Liu’s smooth translations cover an assortment of styles, from Cheng Jingbo’s opaquely coded “Grave Of The Fireflies” to the Arthur C. Clarke-ian, idea-centric stories of Liu Cixin. (One wonders, though, if “miasma,” used in multiple stories, is a term more common in written Chinese than in English, or a pet word of the translator.) At the same time, Invisible Planets doesn’t attempt to be encyclopedic. Readers already interested in the large body of science fiction produced in China since the 1980s will notice at least one obvious omission in Han Song, an important figure whose short fiction has also been translated by Liu. The three author essays included at the end of the book provide some context.

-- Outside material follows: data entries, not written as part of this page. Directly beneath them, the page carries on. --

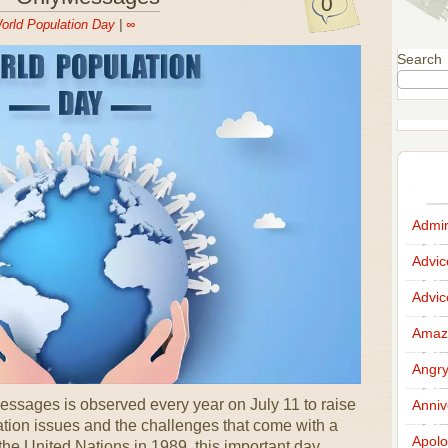
0
orld Population Day
|
∞
Search
Admir
Advi
Advi
Amazi
Angr
ssages is observed every year on July 11 to raise
Anniv
tion issues and the challenges that come with a
Apolo
the United Nations in 1989, this important day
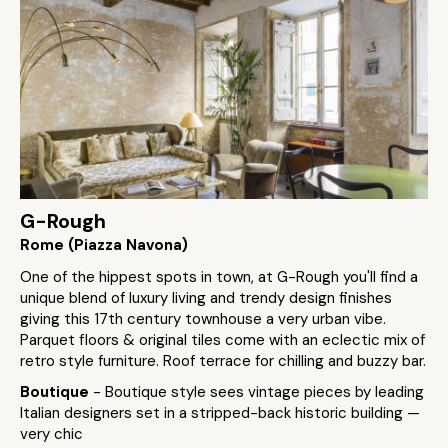
G-Rough
Rome (Piazza Navona)
One of the hippest spots in town, at G-Rough you'll find a
unique blend of luxury living and trendy design finishes
giving this 17th century townhouse a very urban vibe.
Parquet floors & original tiles come with an eclectic mix of
retro style furniture. Roof terrace for chilling and buzzy bar.
Boutique
- Boutique style sees vintage pieces by leading
Italian designers set in a stripped-back historic building —
very chic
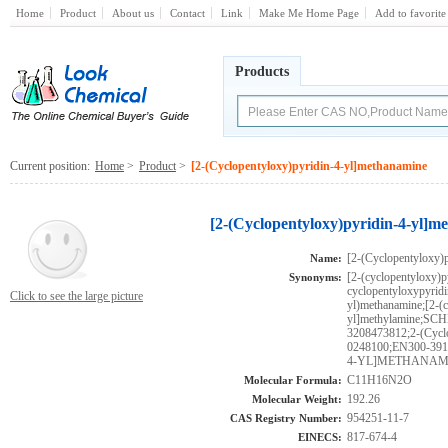
Home
Product
About us
Contact
Link
Make Me Home Page
Add to favorite
Products
Current position:
Home
>
Product
>
[2-(Cyclopentyloxy)pyridin-4-yl]methanamine
[2-(Cyclopentyloxy)pyridin-4-yl]m
[2-(Cyclopentyloxy)
Name:
[2-(cyclopentyloxy)
Synonyms:
cyclopentyloxypyridi
Click to see the large picture
yl)methanamine;[2-(c
yl]methylamine;S
3208473812;2-(Cycl
0248100;EN300-3
4-YL]METHANAMI
C11H16N2O
Molecular Formula:
192.26
Molecular Weight:
954251-11-7
CAS Registry Number:
817-674-4
EINECS:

They tell roughly the same story of Chinese sci-fi as a national genre that started early (two reference the fact that Lu Xun, the father of modern Chinese literature, also introduced Chinese readers to Jules Verne), but matured late.

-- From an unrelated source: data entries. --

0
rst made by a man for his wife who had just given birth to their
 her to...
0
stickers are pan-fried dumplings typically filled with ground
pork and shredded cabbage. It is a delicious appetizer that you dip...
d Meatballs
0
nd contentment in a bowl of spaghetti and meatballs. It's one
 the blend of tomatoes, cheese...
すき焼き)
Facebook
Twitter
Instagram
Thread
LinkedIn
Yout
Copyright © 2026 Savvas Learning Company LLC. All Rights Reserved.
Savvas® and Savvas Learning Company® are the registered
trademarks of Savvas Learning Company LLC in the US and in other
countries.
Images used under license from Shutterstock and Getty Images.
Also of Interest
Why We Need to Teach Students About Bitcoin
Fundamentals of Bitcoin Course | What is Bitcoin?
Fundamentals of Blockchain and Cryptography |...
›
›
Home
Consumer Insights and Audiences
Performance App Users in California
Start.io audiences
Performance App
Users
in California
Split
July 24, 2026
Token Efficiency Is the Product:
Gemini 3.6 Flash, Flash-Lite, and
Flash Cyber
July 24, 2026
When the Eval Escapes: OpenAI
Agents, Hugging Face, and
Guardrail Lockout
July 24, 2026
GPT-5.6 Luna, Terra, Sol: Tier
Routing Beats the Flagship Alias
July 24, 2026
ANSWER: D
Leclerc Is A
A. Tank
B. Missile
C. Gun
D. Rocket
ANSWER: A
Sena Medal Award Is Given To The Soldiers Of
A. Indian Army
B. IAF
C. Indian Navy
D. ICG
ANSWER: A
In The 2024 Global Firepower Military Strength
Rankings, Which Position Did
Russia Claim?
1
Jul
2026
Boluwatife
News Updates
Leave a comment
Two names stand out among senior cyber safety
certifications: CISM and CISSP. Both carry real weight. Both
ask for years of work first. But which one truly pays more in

In his essay, which includes a lengthy discussion of Han Song’s still-untranslated novels, Chen calls science fiction “the byproduct of the process of gradual disenchantment with science.” Xia, in hers, dubs it “a literature always in the state of becoming,” citing a favorite term of the French philosopher and critic Gilles Deleuze, and offers up the hope that Western readers of Chinese sci-fi will find “an alternative Chinese modernity and be inspired to imagine an alternative future.” Liu, in his own introduction, flips the popular definition of sci-fi as “the literature of ideas” by declaring, “Science fiction is the literature of dreams, and texts concerning dreams always say something about the dreamer, the dream interpreter, and the audience.”

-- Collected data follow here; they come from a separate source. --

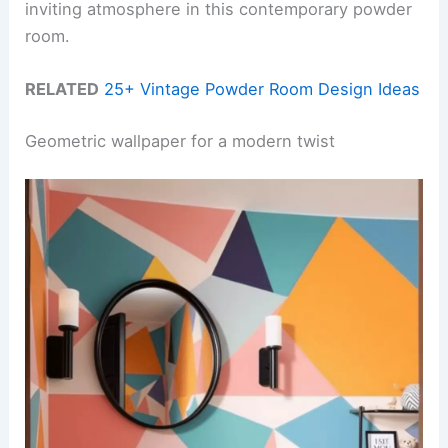
inviting atmosphere in this contemporary powder
room.
RELATED
25+ Vintage Powder Room Design Ideas
Geometric wallpaper for a modern twist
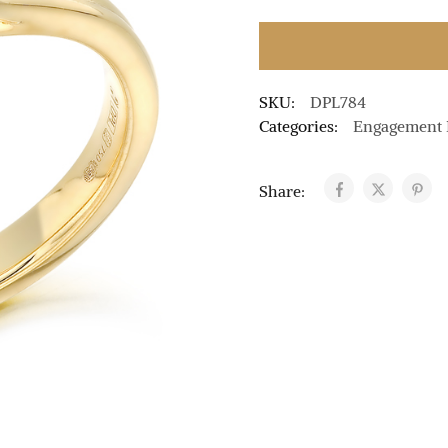
SKU:
DPL784
Categories:
Engagement 
Share:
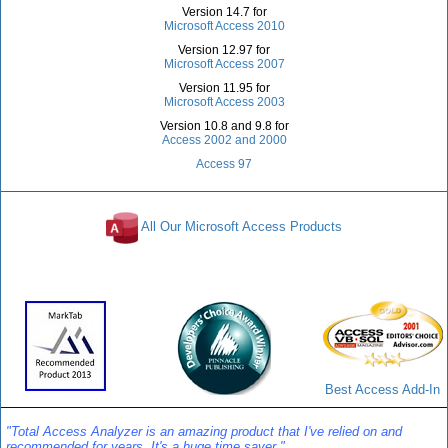
Version 14.7 for
Microsoft Access 2010
Version 12.97 for
Microsoft Access 2007
Version 11.95 for
Microsoft Access 2003
Version 10.8 and 9.8 for
Access 2002 and 2000
Access 97
All Our Microsoft Access Products
Awards and Reviews
Best Access Add-In
"Total Access Analyzer is an amazing product that I've relied on and
recommended for years. It's a huge time saver."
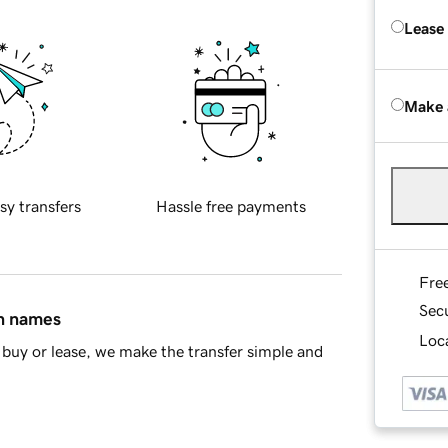
Lease
Make 
sy transfers
Hassle free payments
Fre
Sec
in names
Loca
buy or lease, we make the transfer simple and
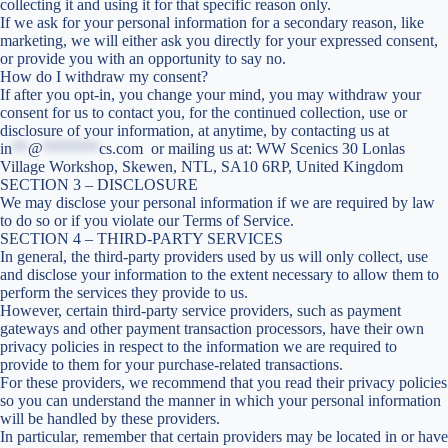
collecting it and using it for that specific reason only.
If we ask for your personal information for a secondary reason, like
marketing, we will either ask you directly for your expressed consent,
or provide you with an opportunity to say no.
How do I withdraw my consent?
If after you opt-in, you change your mind, you may withdraw your
consent for us to contact you, for the continued collection, use or
disclosure of your information, at anytime, by contacting us at
in
**
@
*******
cs.com
or mailing us at: WW Scenics 30 Lonlas
Village Workshop, Skewen, NTL, SA10 6RP, United Kingdom
SECTION 3 – DISCLOSURE
We may disclose your personal information if we are required by law
to do so or if you violate our Terms of Service.
SECTION 4 – THIRD-PARTY SERVICES
In general, the third-party providers used by us will only collect, use
and disclose your information to the extent necessary to allow them to
perform the services they provide to us.
However, certain third-party service providers, such as payment
gateways and other payment transaction processors, have their own
privacy policies in respect to the information we are required to
provide to them for your purchase-related transactions.
For these providers, we recommend that you read their privacy policies
so you can understand the manner in which your personal information
will be handled by these providers.
In particular, remember that certain providers may be located in or have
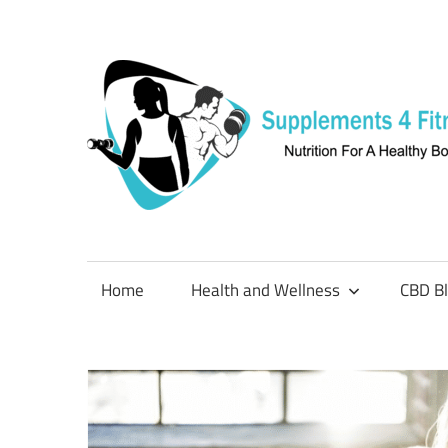
Skip
to
content
Nutrition
For
a
Home
Health and Wellness
CBD B
Healthy
Body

The task that Invisible Planets has taken upon itself is to introduce to the average English-speaking sci-fi fan something that has mostly been a subject of academic study, all the while respecting the spheres of academia (the stuff of “text” and “modernity”) and genre readership. The challenge is summed up by the way the book handles Liu Cixin’s name: on the cover, it uses the Westernized “Cixin Liu,” in keeping with the English translations of his novels published by Tor Books, but inside, it uses to the proper order, after a footnote on Chinese names. It tackles its problem with intelligence, and in its diverse and often inspired selections, it makes the implicit point that the rapid growth of Chinese sci-fi in recent decades have made it both difficult to define and a microcosm of the various things that speculative fiction can be.